Claude Cahun (Lucy Schwob), “M.R.M (Sex)” (c. 1929-30), Gelatin silver print, 6 × 4 inches (15.2 × 10.2 cm). The Museum of Modern Art, New York, Gift of Helen Kornblum in honor of Roxana Marcoci. (all images courtesy the Museum of Modern Art, New York)

The Museum of Modern Art (MoMA) in New York announced a gift of 100 photographs by women artists from the collection of psychotherapist Helen Kornblum, who has avidly collected work by women photographers for four decades and joined MoMA’s photography committee in 2014. The donation spans over a century and encompasses everything from commercial studio photography and photojournalism to highly experimental work. Among the 76 artists represented are early modernists such as Claude Cahun and Gertrud Arndt, as well as contemporary practitioners including Catherine Opie and Carrie Mae Weems.

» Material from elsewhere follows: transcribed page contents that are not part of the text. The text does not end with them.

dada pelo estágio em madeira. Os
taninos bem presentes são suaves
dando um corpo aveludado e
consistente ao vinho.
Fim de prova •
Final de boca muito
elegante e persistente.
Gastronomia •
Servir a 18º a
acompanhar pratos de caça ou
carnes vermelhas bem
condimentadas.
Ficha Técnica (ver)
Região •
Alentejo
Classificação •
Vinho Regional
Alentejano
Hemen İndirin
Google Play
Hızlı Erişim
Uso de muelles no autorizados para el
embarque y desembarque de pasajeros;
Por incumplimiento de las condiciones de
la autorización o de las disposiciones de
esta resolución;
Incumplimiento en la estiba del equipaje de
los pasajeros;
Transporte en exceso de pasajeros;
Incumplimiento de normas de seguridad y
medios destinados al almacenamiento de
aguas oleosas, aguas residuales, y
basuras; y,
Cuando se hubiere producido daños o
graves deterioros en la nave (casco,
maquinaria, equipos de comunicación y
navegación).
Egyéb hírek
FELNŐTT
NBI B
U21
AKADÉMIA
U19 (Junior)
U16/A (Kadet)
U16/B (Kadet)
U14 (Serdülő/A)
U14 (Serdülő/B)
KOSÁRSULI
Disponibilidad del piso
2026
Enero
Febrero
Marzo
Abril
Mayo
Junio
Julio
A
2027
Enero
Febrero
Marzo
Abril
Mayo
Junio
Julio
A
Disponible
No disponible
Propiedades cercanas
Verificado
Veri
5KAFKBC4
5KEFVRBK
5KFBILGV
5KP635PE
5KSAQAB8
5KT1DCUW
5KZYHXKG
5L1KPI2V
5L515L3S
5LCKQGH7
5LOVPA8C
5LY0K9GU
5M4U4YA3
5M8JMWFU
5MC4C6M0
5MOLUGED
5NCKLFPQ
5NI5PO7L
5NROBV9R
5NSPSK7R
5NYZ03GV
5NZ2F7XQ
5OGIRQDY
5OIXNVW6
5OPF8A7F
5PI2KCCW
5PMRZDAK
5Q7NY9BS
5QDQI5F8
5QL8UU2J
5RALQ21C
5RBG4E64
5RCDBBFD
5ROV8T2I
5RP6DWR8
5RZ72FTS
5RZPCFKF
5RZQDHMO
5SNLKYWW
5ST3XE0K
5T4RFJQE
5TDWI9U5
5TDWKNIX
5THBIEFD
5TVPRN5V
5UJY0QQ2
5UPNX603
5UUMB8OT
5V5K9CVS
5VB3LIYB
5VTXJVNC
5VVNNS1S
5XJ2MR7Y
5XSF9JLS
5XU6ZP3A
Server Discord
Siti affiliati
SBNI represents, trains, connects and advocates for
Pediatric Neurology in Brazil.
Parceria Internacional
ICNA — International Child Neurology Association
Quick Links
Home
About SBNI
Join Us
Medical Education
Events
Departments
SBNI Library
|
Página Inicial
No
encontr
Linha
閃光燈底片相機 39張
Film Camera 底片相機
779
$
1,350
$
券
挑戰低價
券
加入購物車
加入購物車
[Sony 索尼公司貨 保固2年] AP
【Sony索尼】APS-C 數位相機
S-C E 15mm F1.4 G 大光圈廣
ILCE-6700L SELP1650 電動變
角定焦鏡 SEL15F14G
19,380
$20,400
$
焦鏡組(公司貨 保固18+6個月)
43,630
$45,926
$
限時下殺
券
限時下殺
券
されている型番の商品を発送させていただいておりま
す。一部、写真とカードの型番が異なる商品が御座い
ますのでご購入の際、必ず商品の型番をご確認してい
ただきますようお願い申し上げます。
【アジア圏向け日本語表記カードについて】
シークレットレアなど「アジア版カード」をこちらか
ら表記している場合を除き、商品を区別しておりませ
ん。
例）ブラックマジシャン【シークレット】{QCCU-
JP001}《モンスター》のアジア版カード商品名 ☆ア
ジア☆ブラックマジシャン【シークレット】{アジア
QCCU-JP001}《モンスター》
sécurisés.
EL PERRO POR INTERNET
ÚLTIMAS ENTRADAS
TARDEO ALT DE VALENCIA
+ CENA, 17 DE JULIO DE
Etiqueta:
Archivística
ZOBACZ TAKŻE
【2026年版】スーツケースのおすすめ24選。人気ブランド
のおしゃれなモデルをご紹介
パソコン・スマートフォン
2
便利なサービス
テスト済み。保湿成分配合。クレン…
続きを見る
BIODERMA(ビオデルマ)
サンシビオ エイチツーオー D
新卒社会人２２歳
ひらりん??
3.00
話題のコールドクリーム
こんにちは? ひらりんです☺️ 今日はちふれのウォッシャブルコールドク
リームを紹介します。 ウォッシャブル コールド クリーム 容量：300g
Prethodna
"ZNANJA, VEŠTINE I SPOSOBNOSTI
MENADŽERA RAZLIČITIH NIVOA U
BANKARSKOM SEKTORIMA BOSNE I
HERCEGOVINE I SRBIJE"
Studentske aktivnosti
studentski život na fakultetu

For some of the artists, like Cara Romero, a recent recipient of NDN Collective’s Radical Imagination Grant, it is the first time that their work has entered MoMA’s collection. Romero’s inkjet print “Wakeah” (2018) comes from the Chemehuevi photographer’s First American Girl series, a group of colorful, stylized portraits of Indigenous women made to resemble dolls in boxes, challenging stereotypical representations and emphasizing their self-possession. 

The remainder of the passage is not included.